If a system prompt instruction gets you 90% of the result, the hook isn’t worth maintaining.
Half my hook was solving problems that didn’t exist. Claude Code already sends PDFs to the API as native document blocks. It handles raw HTML just fine. I built conversion pipelines for formats that already worked - because I assumed instead of checking.

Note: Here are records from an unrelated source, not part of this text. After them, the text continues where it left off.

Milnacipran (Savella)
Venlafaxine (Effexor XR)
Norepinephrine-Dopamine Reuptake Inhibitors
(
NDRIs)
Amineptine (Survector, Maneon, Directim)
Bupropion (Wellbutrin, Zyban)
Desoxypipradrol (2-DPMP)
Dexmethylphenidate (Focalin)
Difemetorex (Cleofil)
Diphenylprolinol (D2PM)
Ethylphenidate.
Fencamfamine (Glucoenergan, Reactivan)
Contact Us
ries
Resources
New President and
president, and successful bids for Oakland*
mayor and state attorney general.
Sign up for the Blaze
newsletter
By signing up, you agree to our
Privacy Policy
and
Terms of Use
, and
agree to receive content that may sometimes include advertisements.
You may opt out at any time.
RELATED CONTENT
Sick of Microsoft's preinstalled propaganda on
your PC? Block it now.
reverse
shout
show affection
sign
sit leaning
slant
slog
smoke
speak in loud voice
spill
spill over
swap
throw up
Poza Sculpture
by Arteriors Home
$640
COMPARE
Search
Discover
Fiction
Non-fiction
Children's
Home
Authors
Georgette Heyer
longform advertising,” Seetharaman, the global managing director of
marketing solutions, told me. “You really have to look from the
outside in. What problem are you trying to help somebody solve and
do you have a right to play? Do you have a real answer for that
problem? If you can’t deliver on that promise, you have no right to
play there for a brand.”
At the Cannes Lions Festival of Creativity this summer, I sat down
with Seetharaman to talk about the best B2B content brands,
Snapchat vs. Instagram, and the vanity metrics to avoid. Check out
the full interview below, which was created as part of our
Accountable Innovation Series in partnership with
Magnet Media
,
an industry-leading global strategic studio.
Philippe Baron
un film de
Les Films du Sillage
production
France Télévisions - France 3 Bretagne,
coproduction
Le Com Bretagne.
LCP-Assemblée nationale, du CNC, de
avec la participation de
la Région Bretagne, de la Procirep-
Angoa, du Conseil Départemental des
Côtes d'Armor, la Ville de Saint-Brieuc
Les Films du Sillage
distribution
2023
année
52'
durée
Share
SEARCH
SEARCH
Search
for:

Before building a tool that wraps platform behavior, understand what the platform already handles.
The Raw Data
The complete benchmark data - all 228 sessions, raw JSON outputs, scoring sheets, and both versions of the hook - is available on request.

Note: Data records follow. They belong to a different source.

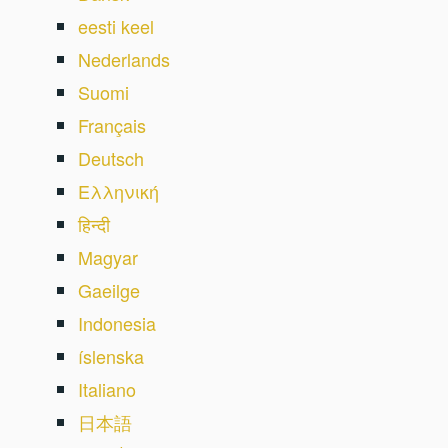
eesti keel
Nederlands
Suomi
Français
Deutsch
Ελληνική
हिन्दी
Magyar
Gaeilge
Indonesia
íslenska
Italiano
日本語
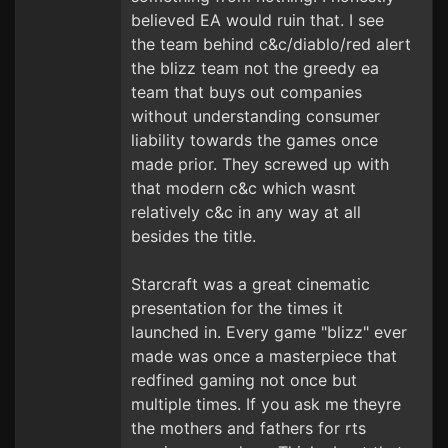
believed EA would ruin that. I see
the team behind c&c/diablo/red alert
the blizz team not the greedy ea
team that buys out companies
without understanding consumer
liability towards the games once
made prior. They screwed up with
that modern c&c which wasnt
relatively c&c in any way at all
besides the title.
Starcraft was a great cinematic
presentation for the times it
launched in. Every game "blizz" ever
made was once a masterpiece that
redfined gaming not once but
multiple times. If you ask me theyre
the mothers and fathers for rts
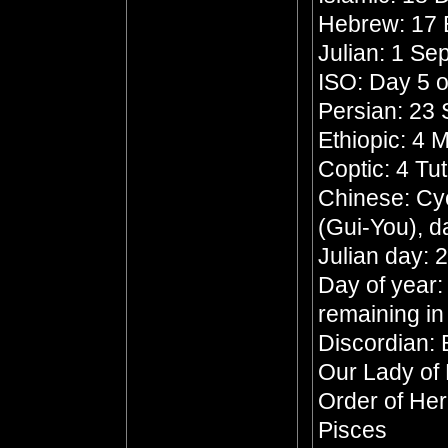
Hebrew: 17 
Julian: 1 S
ISO: Day 5 o
Persian: 23 
Ethiopic: 4
Coptic: 4 Tu
Chinese: Cyc
(Gui-You), d
Julian day:
Day of year:
remaining in
Discordian: 
Our Lady of
Order of He
Pisces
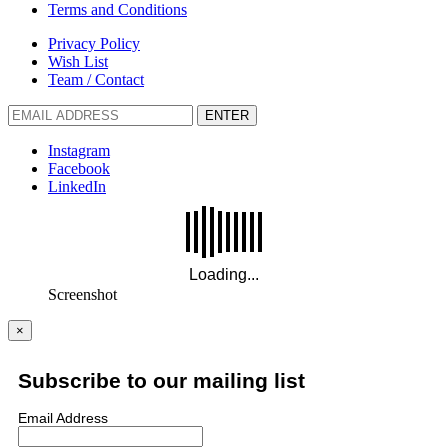
Terms and Conditions
Privacy Policy
Wish List
Team / Contact
ENTER
Instagram
Facebook
LinkedIn
Screenshot
×
Subscribe to our mailing list
Email Address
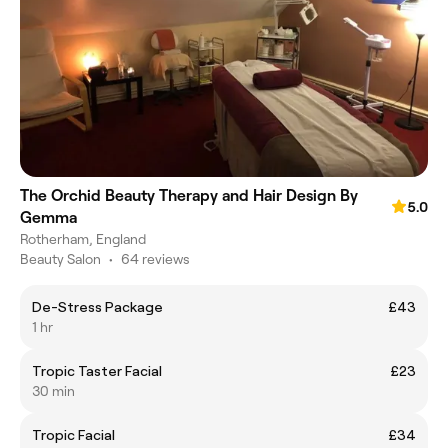
The Orchid Beauty Therapy and Hair Design By
5.0
Gemma
Rotherham, England
Beauty Salon
•
64 reviews
De-Stress Package
£43
1 hr
Tropic Taster Facial
£23
30 min
Tropic Facial
£34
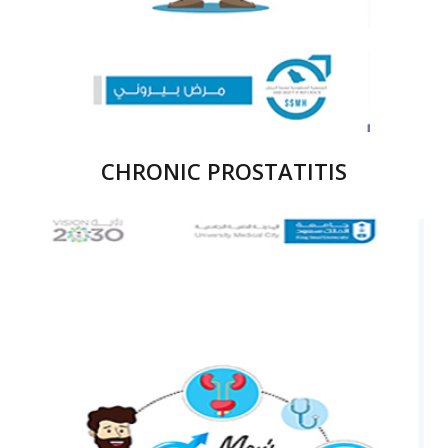
CHRONIC PROSTATITIS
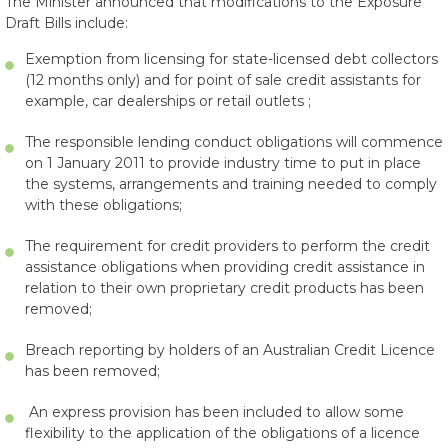
The Minister announced that modifications to the Exposure
Draft Bills include:
Exemption from licensing for state-licensed debt collectors
(12 months only) and for point of sale credit assistants for
example, car dealerships or retail outlets ;
The responsible lending conduct obligations will commence
on 1 January 2011 to provide industry time to put in place
the systems, arrangements and training needed to comply
with these obligations;
The requirement for credit providers to perform the credit
assistance obligations when providing credit assistance in
relation to their own proprietary credit products has been
removed;
Breach reporting by holders of an Australian Credit Licence
has been removed;
An express provision has been included to allow some
flexibility to the application of the obligations of a licence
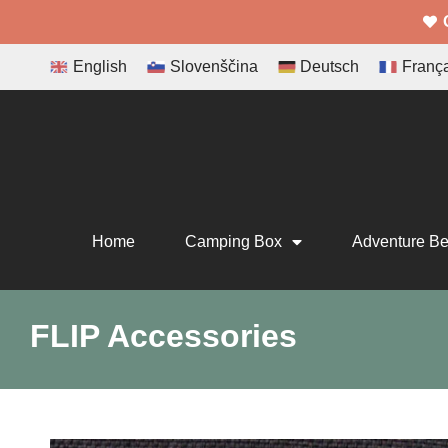
English
Slovenščina
Deutsch
Franç
Home
Camping Box
Adventure B
FLIP Accessories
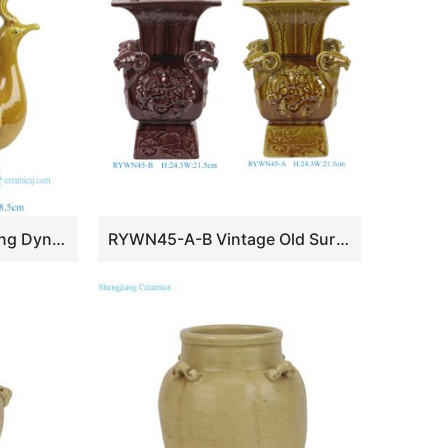
RYWN35-A Antique Ming Dynasty Yellow Glaze Carved Two-Phoenix-Decorated Zun Peacock Cup
RYWN45-A-B Vintage Old Surface Fuchsia Glaze Carved Four-Sheep-Decorated Square Zun Porcelain Ornaments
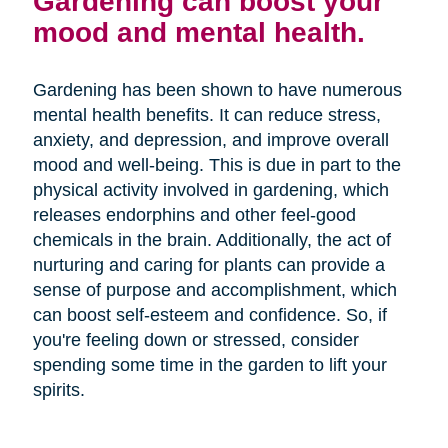
Gardening can boost your
mood and mental health.
Gardening has been shown to have numerous
mental health benefits. It can reduce stress,
anxiety, and depression, and improve overall
mood and well-being. This is due in part to the
physical activity involved in gardening, which
releases endorphins and other feel-good
chemicals in the brain. Additionally, the act of
nurturing and caring for plants can provide a
sense of purpose and accomplishment, which
can boost self-esteem and confidence. So, if
you're feeling down or stressed, consider
spending some time in the garden to lift your
spirits.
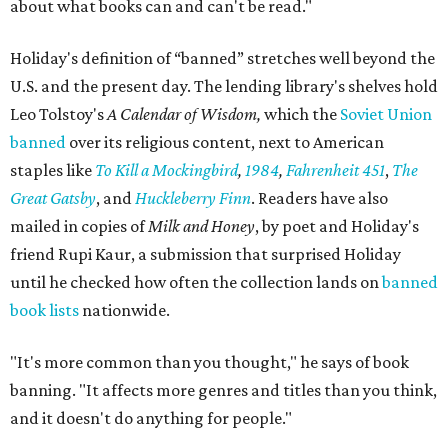
about what books can and can't be read."
Holiday's definition of “banned” stretches well beyond the
U.S. and the present day. The lending library's shelves hold
Leo Tolstoy's
A Calendar of Wisdom,
which the
Soviet Union
banned
over its religious content, next to American
staples like
To Kill a Mockingbird
,
1984
,
Fahrenheit 451
,
The
Great Gatsby
, and
Huckleberry Finn
. Readers have also
mailed in copies of
Milk and Honey
, by poet and Holiday's
friend Rupi Kaur, a submission that surprised Holiday
until he checked how often the collection lands on
banned
book lists
nationwide.
"It's more common than you thought," he says of book
banning. "It affects more genres and titles than you think,
and it doesn't do anything for people."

![][image5] V2 Final Verdict
Here’s the full v2 results table:
| File Type | Size | Native Tokens | Hook Tokens | Ratio | Savings | Quality (N) | Quality (H) | Delta |
|---|---|---|---|---|---|---|---|---|
| docx | S1 | 319,385 | 319,311 | 1.0x | 0.0% | 16/20 | 14/20 | -2 |
| docx | S2 | 341,841 | 191,716 | 1.8x | 43.9% | 0/20 !!! | 20/20 | +20 !!! |
| docx | S3 | 517,749 | 320,907 | 1.6x | 38.0% | 20/20 | 20/20 | 0 |
| html | S1 | 127,566 | 127,552 | 1.0x | 0.0% | 18/20 | 18/20 | 0 |
| html | S2 | 128,655 | 128,677 | 1.0x | -0.0% | 18/20 | 18/20 | 0 |
| html | S3 | 137,303 | 137,310 | 1.0x | -0.0% | 18/20 | 18/20 | 0 |
| markdown | S3 | 130,530 | 130,530 | 1.0x | 0.0% | 20/20 | 20/20 | 0 |
| pdf-mixed | S1 | 132,177 | 132,192 | 1.0x | -0.0% | 17/20 | 17/20 | 0 |
| pdf-mixed | S2 | 152,443 | 152,408 | 1.0x | 0.0% | 17/20 | 17/20 | 0 |
| pdf-mixed | S3 | 226,974 | 226,985 | 1.0x | -0.0% | 17/20 | 17/20 | 0 |
| pdf-text | S1 | 131,815 | 131,858 | 1.0x | -0.0% | 20/20 | 20/20 | 0 |
| pdf-text | S2 | 150,359 | 150,357 | 1.0x | 0.0% | 20/20 | 20/20 | 0 |
| pdf-text | S3 | 217,661 | 217,697 | 1.0x | -0.0% | 20/20 | 20/20 | 0 |
| pptx | S1 | 126,448 | 887,386 | 0.1x | -601.8% | 4/20 | 18/20 | +14 |
| pptx | S2 | 872,298 | 191,744 | 4.5x | 78.0% | 18/20 | 16/20 | -2 |
| pptx | S3 | 1,330,060 | 194,317 | 6.8x | 85.4% | 16/20 | 18/20 | +2 |
| xlsx | S1 | 323,710 | 396,220 | 0.8x | -22.4% | 8/20 | 10/20 | +2 |
| xlsx | S2 | 595,746 | 258,756 | 2.3x | 56.6% | 10/20 | 10/20 | 0 |
| xlsx | S3 | 330,315 | 326,740 | 1.0x | 1.1% | 9/20 | 10/20 | +1 |
!!! = Benchmark bug. DOCX S2 native scored 0/20 because Claude read the wrong file (S2.pdf instead of S2.docx) in 2 of 3 runs. When it read the right file, it scored 20/20. See “Discovery 2” above.
How Claude Code’s Read tool handles each format natively:
| Format | Read Tool Behavior | Claude’s Workaround | Hook Value |
|---|---|---|---|
| Native API support (base64 → document block) | N/A - works natively | None | |
| HTML | Raw text pass-through | N/A - works natively | None |
| DOCX | Rejected as binary | Bash: textutil, unzip (5-8 turns) | Convenience only |
| XLSX | Rejected as binary | Bash: various extraction (5-16 turns) | Mixed |
| PPTX | Rejected as binary | None - Claude gives up | Real gap (but overkill) |
| Markdown | Native text read | N/A | Harmful (-154% in v1) |
Methodology: Each cell run 3 times, median reported. Quality scored on 10 factual questions (0/1/2 points each, max 20). Token counts include all input tokens (direct + cache creation + cache read). Environment: Claude Code 2.1.89, markitdown 0.0.2, Claude Haiku 4.5, macOS ARM64.